### Records for processing ###

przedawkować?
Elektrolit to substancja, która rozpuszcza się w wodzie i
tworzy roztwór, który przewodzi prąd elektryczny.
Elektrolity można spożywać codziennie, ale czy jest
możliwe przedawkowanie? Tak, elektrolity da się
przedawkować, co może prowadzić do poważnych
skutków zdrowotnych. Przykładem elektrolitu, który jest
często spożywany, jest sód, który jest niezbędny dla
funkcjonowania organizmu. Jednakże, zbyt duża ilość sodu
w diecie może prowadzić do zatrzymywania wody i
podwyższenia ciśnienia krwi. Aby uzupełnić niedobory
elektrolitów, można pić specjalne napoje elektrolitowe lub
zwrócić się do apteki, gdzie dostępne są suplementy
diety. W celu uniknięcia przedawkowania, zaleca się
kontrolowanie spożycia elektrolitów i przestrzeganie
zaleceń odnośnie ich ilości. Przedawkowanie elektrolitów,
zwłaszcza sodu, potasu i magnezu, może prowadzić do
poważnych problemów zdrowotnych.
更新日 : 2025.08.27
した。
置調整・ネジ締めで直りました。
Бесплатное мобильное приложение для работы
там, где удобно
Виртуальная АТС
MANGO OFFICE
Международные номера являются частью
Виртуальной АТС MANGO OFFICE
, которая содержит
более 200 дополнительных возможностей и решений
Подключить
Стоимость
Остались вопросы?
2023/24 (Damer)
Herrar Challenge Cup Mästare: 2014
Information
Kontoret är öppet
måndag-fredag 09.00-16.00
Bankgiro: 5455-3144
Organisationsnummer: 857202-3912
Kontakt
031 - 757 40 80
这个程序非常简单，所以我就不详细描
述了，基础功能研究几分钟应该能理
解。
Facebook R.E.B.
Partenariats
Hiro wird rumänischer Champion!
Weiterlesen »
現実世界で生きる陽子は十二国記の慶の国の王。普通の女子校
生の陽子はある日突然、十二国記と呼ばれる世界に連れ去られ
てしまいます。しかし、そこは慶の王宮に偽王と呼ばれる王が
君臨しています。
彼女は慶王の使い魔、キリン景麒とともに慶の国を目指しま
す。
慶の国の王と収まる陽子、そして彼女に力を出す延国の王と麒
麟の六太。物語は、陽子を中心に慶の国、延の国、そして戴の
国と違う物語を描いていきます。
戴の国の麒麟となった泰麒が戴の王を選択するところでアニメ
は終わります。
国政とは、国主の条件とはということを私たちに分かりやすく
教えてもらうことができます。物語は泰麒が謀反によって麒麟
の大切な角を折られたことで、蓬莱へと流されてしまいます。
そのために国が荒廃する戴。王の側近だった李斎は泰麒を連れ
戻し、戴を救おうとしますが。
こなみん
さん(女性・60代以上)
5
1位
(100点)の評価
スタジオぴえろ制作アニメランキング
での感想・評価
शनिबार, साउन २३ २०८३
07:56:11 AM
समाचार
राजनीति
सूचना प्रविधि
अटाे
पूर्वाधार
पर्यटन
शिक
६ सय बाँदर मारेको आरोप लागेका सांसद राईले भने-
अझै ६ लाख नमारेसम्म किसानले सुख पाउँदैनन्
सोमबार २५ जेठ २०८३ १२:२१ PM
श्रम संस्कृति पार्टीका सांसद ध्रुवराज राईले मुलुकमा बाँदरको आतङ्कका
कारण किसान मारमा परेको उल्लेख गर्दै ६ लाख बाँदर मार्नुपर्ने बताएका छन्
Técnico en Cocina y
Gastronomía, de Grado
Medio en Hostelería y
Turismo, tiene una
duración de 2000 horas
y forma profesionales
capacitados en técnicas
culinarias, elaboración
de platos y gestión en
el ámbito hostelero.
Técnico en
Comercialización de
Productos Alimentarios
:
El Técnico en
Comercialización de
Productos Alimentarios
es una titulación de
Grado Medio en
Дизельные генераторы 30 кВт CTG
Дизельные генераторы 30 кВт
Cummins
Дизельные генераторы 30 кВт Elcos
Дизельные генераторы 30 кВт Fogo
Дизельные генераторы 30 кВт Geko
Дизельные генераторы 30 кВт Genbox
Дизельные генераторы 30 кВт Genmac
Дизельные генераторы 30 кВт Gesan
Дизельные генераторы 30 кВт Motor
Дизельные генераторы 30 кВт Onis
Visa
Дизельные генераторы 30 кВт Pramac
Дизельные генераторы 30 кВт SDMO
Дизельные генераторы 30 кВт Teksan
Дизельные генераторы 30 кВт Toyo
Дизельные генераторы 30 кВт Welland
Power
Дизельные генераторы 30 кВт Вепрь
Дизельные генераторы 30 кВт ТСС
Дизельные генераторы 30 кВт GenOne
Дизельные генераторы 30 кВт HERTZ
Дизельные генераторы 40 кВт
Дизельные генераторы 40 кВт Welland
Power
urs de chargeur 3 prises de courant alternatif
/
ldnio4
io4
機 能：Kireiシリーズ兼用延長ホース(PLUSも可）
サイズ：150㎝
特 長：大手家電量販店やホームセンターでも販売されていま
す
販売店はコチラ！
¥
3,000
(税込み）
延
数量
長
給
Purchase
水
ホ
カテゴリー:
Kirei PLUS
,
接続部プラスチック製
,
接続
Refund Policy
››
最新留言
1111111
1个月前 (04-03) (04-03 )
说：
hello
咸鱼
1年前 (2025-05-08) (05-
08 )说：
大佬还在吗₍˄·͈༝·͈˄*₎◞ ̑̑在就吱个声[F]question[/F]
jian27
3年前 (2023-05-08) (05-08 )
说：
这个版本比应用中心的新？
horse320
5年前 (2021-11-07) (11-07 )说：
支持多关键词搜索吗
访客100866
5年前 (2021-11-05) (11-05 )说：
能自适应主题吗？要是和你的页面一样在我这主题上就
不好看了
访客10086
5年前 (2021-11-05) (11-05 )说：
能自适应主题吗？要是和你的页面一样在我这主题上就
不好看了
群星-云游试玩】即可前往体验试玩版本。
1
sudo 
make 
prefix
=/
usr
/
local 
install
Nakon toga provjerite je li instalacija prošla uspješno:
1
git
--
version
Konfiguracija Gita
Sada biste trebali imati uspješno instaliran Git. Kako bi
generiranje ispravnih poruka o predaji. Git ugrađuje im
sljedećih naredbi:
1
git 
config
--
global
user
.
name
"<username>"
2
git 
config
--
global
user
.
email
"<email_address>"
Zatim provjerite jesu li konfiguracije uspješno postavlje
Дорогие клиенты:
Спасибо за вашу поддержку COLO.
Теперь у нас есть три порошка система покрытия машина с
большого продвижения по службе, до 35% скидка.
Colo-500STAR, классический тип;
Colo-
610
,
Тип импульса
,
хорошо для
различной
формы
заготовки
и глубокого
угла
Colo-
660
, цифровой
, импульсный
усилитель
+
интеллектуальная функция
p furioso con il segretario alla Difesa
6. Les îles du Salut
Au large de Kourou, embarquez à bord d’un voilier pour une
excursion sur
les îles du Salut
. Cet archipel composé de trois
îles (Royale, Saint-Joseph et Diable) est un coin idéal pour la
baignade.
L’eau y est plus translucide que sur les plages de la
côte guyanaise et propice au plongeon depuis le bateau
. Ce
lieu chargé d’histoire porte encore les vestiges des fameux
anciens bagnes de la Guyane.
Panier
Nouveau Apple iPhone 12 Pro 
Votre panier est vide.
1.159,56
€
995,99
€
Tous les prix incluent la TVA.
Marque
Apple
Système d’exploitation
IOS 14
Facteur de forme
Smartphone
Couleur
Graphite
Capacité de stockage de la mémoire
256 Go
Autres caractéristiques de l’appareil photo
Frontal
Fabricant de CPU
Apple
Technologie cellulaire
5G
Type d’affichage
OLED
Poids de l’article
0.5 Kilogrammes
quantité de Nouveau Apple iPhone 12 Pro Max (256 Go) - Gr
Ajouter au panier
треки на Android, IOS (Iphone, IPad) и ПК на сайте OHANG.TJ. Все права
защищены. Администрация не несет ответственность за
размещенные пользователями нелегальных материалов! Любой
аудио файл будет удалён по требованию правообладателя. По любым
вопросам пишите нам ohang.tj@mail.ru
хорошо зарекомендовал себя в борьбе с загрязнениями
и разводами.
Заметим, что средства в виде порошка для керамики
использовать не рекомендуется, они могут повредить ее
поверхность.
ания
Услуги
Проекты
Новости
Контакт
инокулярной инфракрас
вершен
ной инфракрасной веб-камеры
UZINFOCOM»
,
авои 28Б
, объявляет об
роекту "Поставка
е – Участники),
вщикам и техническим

###

[Activity] Taking the entries above, restate exactly those lines that fall between the line with "置調整・ネジ締めで直りました。" and the line with "2023/24 (Damer)", keeping both of those lines too.

[Answer to this exercise]
置調整・ネジ締めで直りました。
Бесплатное мобильное приложение для работы
там, где удобно
Виртуальная АТС
MANGO OFFICE
Международные номера являются частью
Виртуальной АТС MANGO OFFICE
, которая содержит
более 200 дополнительных возможностей и решений
Подключить
Стоимость
Остались вопросы?
2023/24 (Damer)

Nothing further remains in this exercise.